25. The following observations of the Privy Council are apposite: (Jamsetji case[18] , SCC OnLine PC)

“… Their Lordships agree with this conclusion and the grounds on which it was based. It is true that Plaintiff 1 stated that he was buying for himself, that he had not sufficient ready money to meet the price and that no definite arrangements had been made for finding it at the time of repudiation. But in order to prove himself ready and willing a purchaser has not necessarily to produce the money or to vouch a concluded scheme for financing the transaction. … Their Lordships would only add in this connection that they fully concur with Chagla, Actg. C.J. when he says:

‘In my opinion, on the evidence already on record it was sufficient for the court to come to the conclusion that Plaintiff 1 was ready and willing to perform his part of the contract. It was not necessary for him to work out actual figures and satisfy the court what specific amount a bank would have advanced ……’.”                

(emphasis supplied)

Boramma v. Krishna Gowda[19]

“10.   Ms. Agarwal has read to us the statement of PW 2.  In the cross- examination, PW2 stated that he had not offered at any time to Boramma the amount and that he had not deposited any amount in court.  Explanation to clause (c)  of Section 16 makes it clear that where a contract involves the payment of money, it is not essential for the plaintiff to actually tender to the defendant or to deposit in court any money, except when so directed by the court.                                                          

(emphasis supplied)

Azhar Sultana v. B. Rajamani[20]

“31. We are, however, in agreement with Mr. Lalit that for the aforementioned purpose, it was not necessary that the entire amount of consideration should be kept ready and the plaintiff must file proof in respect thereof. ”                               

(emphasis supplied)

Apart from the aforesaid the following must also be borne in mind while conducting a suit for performance.
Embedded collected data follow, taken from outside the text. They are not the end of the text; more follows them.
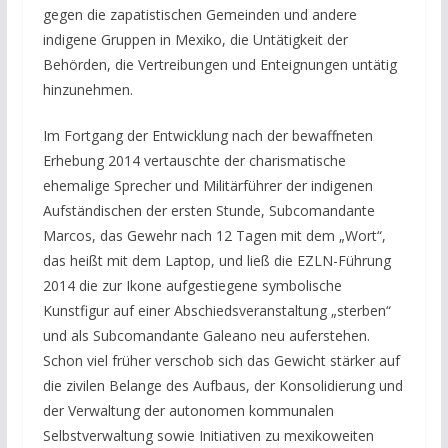
gegen die zapatistischen Gemeinden und andere
indigene Gruppen in Mexiko, die Untätigkeit der
Behörden, die Vertreibungen und Enteignungen untätig
hinzunehmen.
Im Fortgang der Entwicklung nach der bewaffneten
Erhebung 2014 vertauschte der charismatische
ehemalige Sprecher und Militärführer der indigenen
Aufständischen der ersten Stunde, Subcomandante
Marcos, das Gewehr nach 12 Tagen mit dem „Wort“,
das heißt mit dem Laptop, und ließ die EZLN-Führung
2014 die zur Ikone aufgestiegene symbolische
Kunstfigur auf einer Abschiedsveranstaltung „sterben“
und als Subcomandante Galeano neu auferstehen.
Schon viel früher verschob sich das Gewicht stärker auf
die zivilen Belange des Aufbaus, der Konsolidierung und
der Verwaltung der autonomen kommunalen
Selbstverwaltung sowie Initiativen zu mexikoweiten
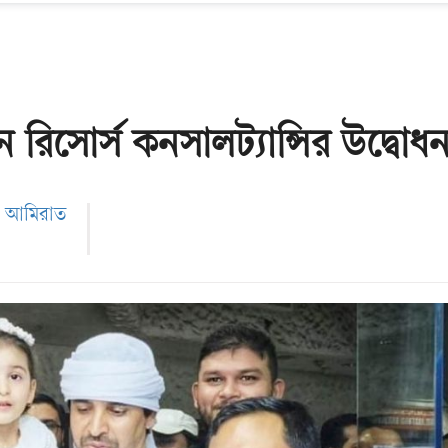
রিসোর্স কনসালট্যান্সির উদ্বোধ
ব আমিরাত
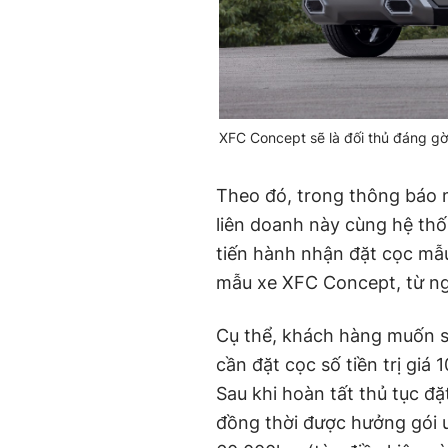
XFC Concept sẽ là đối thủ đáng g
Theo đó, trong thông báo m
liên doanh này cùng hệ th
tiến hành nhận đặt cọc mẫu
mẫu xe XFC Concept, từ ngà
Cụ thể, khách hàng muốn s
cần đặt cọc số tiền trị giá 
Sau khi hoàn tất thủ tục đ
đồng thời được hưởng gói 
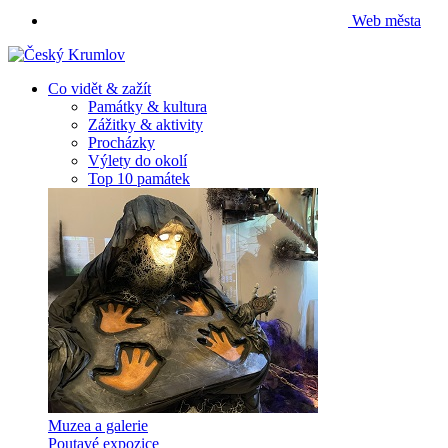
Web města
Co vidět & zažít
Památky & kultura
Zážitky & aktivity
Procházky
Výlety do okolí
Top 10 památek
Muzea a galerie
Poutavé expozice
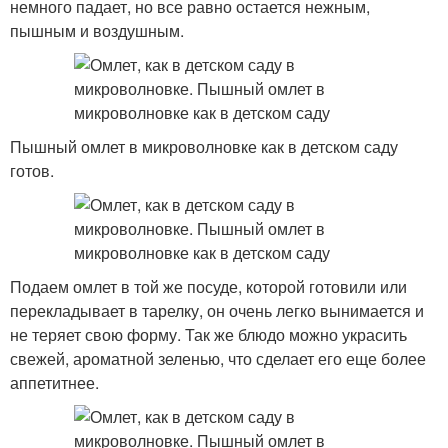
немного падает, но все равно остается нежным,
пышным и воздушным.
Пышный омлет в микроволновке как в детском саду
готов.
Подаем омлет в той же посуде, которой готовили или
перекладывает в тарелку, он очень легко вынимается и
не теряет свою форму. Так же блюдо можно украсить
свежей, ароматной зеленью, что сделает его еще более
аппетитнее.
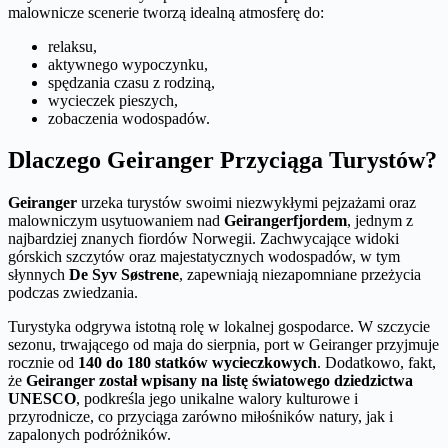
malownicze scenerie tworzą idealną atmosferę do:
relaksu,
aktywnego wypoczynku,
spędzania czasu z rodziną,
wycieczek pieszych,
zobaczenia wodospadów.
Dlaczego Geiranger Przyciąga Turystów?
Geiranger
urzeka turystów swoimi niezwykłymi pejzażami oraz
malowniczym usytuowaniem nad
Geirangerfjordem
, jednym z
najbardziej znanych fiordów Norwegii. Zachwycające widoki
górskich szczytów oraz majestatycznych wodospadów, w tym
słynnych
De Syv Søstrene
, zapewniają niezapomniane przeżycia
podczas zwiedzania.
Turystyka odgrywa istotną rolę w lokalnej gospodarce. W szczycie
sezonu, trwającego od maja do sierpnia, port w Geiranger przyjmuje
rocznie od
140 do 180 statków wycieczkowych
. Dodatkowo, fakt,
że
Geiranger został wpisany na listę światowego dziedzictwa
UNESCO
, podkreśla jego unikalne walory kulturowe i
przyrodnicze, co przyciąga zarówno miłośników natury, jak i
zapalonych podróżników.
5. The plaintiff must seek appropriate relief.

It often happens that a contract is terminated and that fact gives rise to a cause of action to file a suit for performance. In such cases the failure to apply to have the termination set aside would be fatal to performance as without an appropriate relief to set aside the termination it would be deemed the plaintiff has accepted the same and then cannot sue for performance of a contract treated as at an end by his conduct.

In I.S. Sikandar v. K. Subramani[21],the  Supreme Court held that on failure to pray for and seek to declare that a termination was wrongful the further relief to perform the terminated agreement could not be granted:

“37. As could be seen from the prayer sought for in the original suit, the plaintiff has not sought for declaratory relief to declare the termination of agreement of sale as bad in law. In the absence of such prayer by the plaintiff the original suit filed by him before the trial court for grant of decree for specific performance in respect of the suit scheduled property on the basis of agreement of sale and consequential relief of decree for permanent injunction is not maintainable in law.”                     

(emphasis supplied)

The provisions of Section 22[22] must also be considered when seeking relief in cases where the plaintiff is not in possession of the land or property in dispute.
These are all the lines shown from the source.